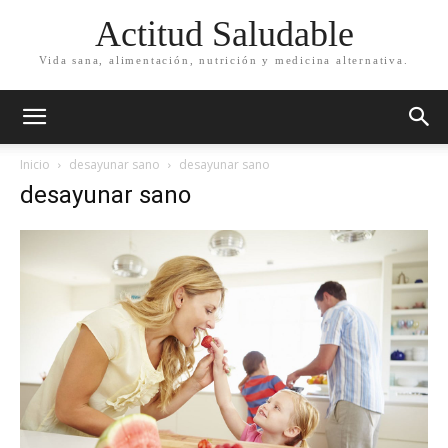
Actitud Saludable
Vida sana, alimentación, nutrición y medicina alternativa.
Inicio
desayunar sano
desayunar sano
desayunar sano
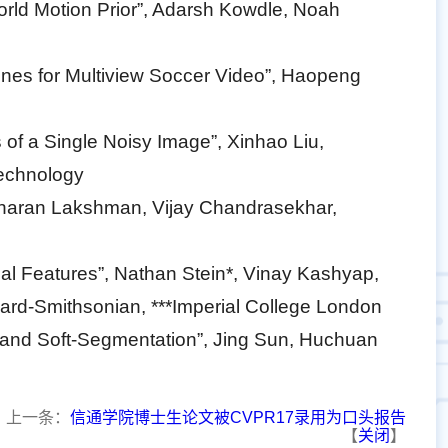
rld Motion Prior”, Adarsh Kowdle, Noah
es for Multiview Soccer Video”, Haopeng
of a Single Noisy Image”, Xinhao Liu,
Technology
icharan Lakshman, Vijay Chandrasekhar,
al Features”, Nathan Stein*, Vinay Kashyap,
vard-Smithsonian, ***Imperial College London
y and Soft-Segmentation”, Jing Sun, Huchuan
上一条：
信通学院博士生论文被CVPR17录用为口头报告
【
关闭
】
---
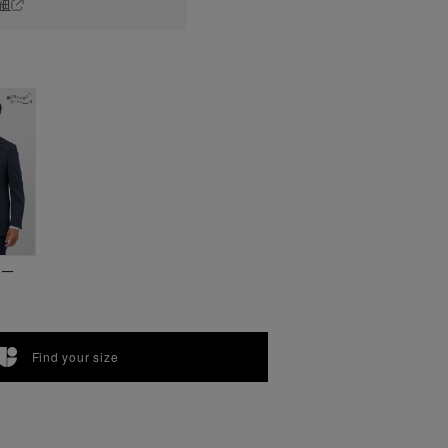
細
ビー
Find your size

#### How to complete this task
Print nothing but the lines above starting with the line that contains "Actitud Saludable" and going on through the line that contains "Jing Sun, Huchuan". Leave out the pictures.

#### Completed exercise
Actitud Saludable
Vida sana, alimentación, nutrición y medicina alternativa.
Inicio
desayunar sano
desayunar sano
desayunar sano
rld Motion Prior”, Adarsh Kowdle, Noah
es for Multiview Soccer Video”, Haopeng
of a Single Noisy Image”, Xinhao Liu,
Technology
icharan Lakshman, Vijay Chandrasekhar,
al Features”, Nathan Stein*, Vinay Kashyap,
vard-Smithsonian, ***Imperial College London
y and Soft-Segmentation”, Jing Sun, Huchuan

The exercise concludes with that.